In general, the USSR seemed to want to make a fair number of milestones for the sake of propaganda purposes (for example the flight of Valentina Tereshkova, which was intended as a publicity exercise instead of full integration of women into the space program), while at the same time suppressing anything remotely negative that may have happened in the process (such as a pad explosion that killed 160 people). So sometimes it’s hard to gauge just how well they were doing at any given moment. I suppose the USSR program can be described as “quick out of the gate, but fades in the stretch”. The highly-feared USSR moon booster, with its huge array of 20+ nozzles, was likely much less stable and reliable than the Saturn V rocket, which had only 5. Mir was kept in orbit a long time, but probably much longer than it should have been. It’s also quite true that economic troubles were to blame for some of the cutbacks in the Soviet/Russian program. Otherwise, we might have seen the Buran (which is hard to imagine NOT having been ripped mostly from the US STS design, albeit improved) actually carry crewed flights, and the Mir retired earlier for another orbital station.

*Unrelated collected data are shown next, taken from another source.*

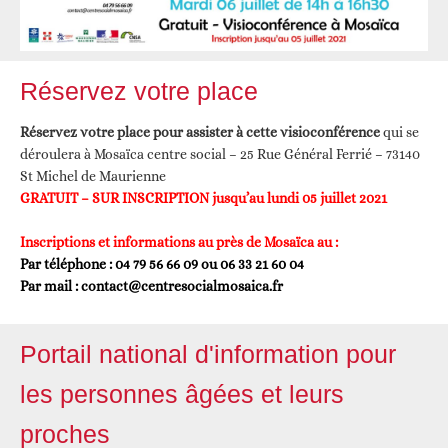
Réservez votre place
Réservez votre place pour assister à cette visioconférence
qui se
déroulera à Mosaïca centre social – 25 Rue Général Ferrié – 73140
St Michel de Maurienne
GRATUIT – SUR INSCRIPTION jusqu’au lundi 05 juillet 2021
Inscriptions et informations au près de Mosaïca au :
Par téléphone : 04 79 56 66 09 ou 06 33 21 60 04
Par mail : contact@centresocialmosaica.fr
Portail national d'information pour
les personnes âgées et leurs
proches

and I think the operative word is dabble. Certainly they got an early start, but by the mid-60’s were no longer really in the “race”. They certainly did far more than anyone else except NASA.
well, I do know the history and I disagree. I understand where you are coming from-first manned launch, first launch of multiple crew vehicle, first MOL, etc., but I disagree that their ability was ever, past the first few years of the space age, equal to or even competitive with NASA. And I don’t mean fancy technology, it doesn’t matter whether there is a hand-turned valve (as in the Soviet moon lander design) or a switch. The point is that their lander, their multi-crew vehicles etc consistently were less capable than the NASA versions.

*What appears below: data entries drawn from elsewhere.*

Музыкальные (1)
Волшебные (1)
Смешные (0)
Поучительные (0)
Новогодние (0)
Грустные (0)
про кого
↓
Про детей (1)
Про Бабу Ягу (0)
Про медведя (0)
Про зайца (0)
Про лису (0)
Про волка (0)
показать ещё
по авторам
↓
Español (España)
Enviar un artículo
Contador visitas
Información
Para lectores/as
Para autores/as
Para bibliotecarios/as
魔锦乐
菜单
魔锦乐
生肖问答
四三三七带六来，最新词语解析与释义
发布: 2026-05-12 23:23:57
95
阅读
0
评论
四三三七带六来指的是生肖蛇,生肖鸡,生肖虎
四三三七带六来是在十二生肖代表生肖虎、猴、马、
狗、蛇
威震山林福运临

Well, the Soviets were often willing to tolerate a lot more risk than NASA, too. The Cosmonauts weren’t very valuable to the leadership as people, just as free advertising.
My argument here is that this is one of those things we had to pursue because we couldn’t say in advance what the result was going to be. Sure, some people predicted it would be a technological and logistical dead end, and they were right; but I strongly believe that the endeavor was so unique, and so complex, that it warranted a good-faith effort, even if there was a good chance it wasn’t going to pan out in the long run. I assert that we’ve learned a hell of a lot from the ISS experience: not about space physiology or zero-g construction or any of the other things touted as benefits, but about just how freakin’ hard this kind of thing really is, and how long it really takes, organizationally, financially, and bureaucratically. In other words, we really had to try it before we could concretely understand how and why there are better ways to do this kind of work. That’s one of those lessons that has to be hammered into our collective skull before we thoroughly grasp it, and there’s no way to learn the lesson except by practical experience. In other words, even if the ISS is, practically speaking, a dead end, it was hardly a waste.
To paraphrase a space-exploration maxim, if you’re not making mistakes, you’re not making progress.